To that end, we continue to prepare for a TSX listing and maintain a constructive dialogue with our partners at the exchange as we study this option for increasing our share liquidity in the event U.S. federal reform does not provide access to U.S. exchanges. New states, including Kentucky, Alabama, Texas, and North Carolina, all of which would have seemingly unlikely candidates to adopt programs, are now moving forward, further expanding the growth trajectory of cannabis within the U.S. As we look to 2023, we are forecasting low-to-mid single-digit revenue growth versus comparable 2022 sales of $1.3 billion, which excludes $39 million of revenue from the three states we exited. We expect a healthy mid 20% Adjusted EBITDA margin. We remain comfortable with our leverage and have ample cash to self-fund our growth initiatives, pay our taxes, and service our debt.

Growth and cash generation at Curaleaf are not mutually exclusive, 2023 will be evidence of just that. As this year unfolds, we expect to throw off significant free cash. Curaleaf will be on offense while others play defense. Make no mistake, we enter 2023 with a cleaner inventory position, ample cash on hand, and we will be investing in our business, setting us up for years of market share expansion. I've been building successful organizations for 30 years and have seen many business cycles. Cannabis has unique industry-specific regulatory challenges, but it is ultimately no different. We remain focused on optimizing our business and delivering compelling products and great service to our customers, because that is what will create lasting value for our shareholders. In fact, the growth opportunity I see for Curaleaf in this nascent industry over the next 3-5 years is tremendous.

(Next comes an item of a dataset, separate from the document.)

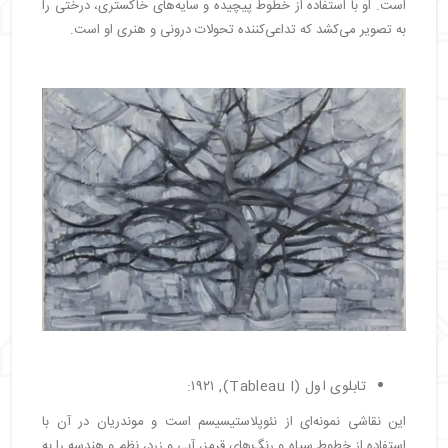
است. او با استفاده از خطوط پیچیده و سایه‌های خاکستری، درختی را
به تصویر می‌کشد که تداعی‌کننده تحولات درونی و هنری او است.
تابلوی اول (Tableau I), ۱۹۲۱:
این نقاشی نمونه‌ای از نئوپلاستیسیسم است و موندریان در آن با
استفاده از خطوط سیاه و رنگ‌های قرمز، آبی و زرد، نظم و هندسه را به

With that, I'll now turn the call over to CEO, Matt Darin. Matt.

Matt Darin
CEO, Curaleaf

Thanks, Boris. My primary objective coming into the CEO role last year was to position Curaleaf for unrivaled long-term success, defined by driving consistent revenue growth through a strong brand portfolio, margin expansion, and free cash flow generation. Investments in product development, coupled with swift actions we took in Q4 and Q1 to optimize our business, position us securely on this path. We entered 2023 with a highly productive and geographically diverse retail dispensary network, supported by one of the strongest brand portfolios in the U.S., led by Select, the 1 selling vape brand in our operating markets. To illustrate just how productive our retail segment is, our organic transactions were up 24% last year, more than offsetting price pressure. Just in Q4, we completed 3 million transactions while serving nearly 850,000 customers who bought 9.8 million units.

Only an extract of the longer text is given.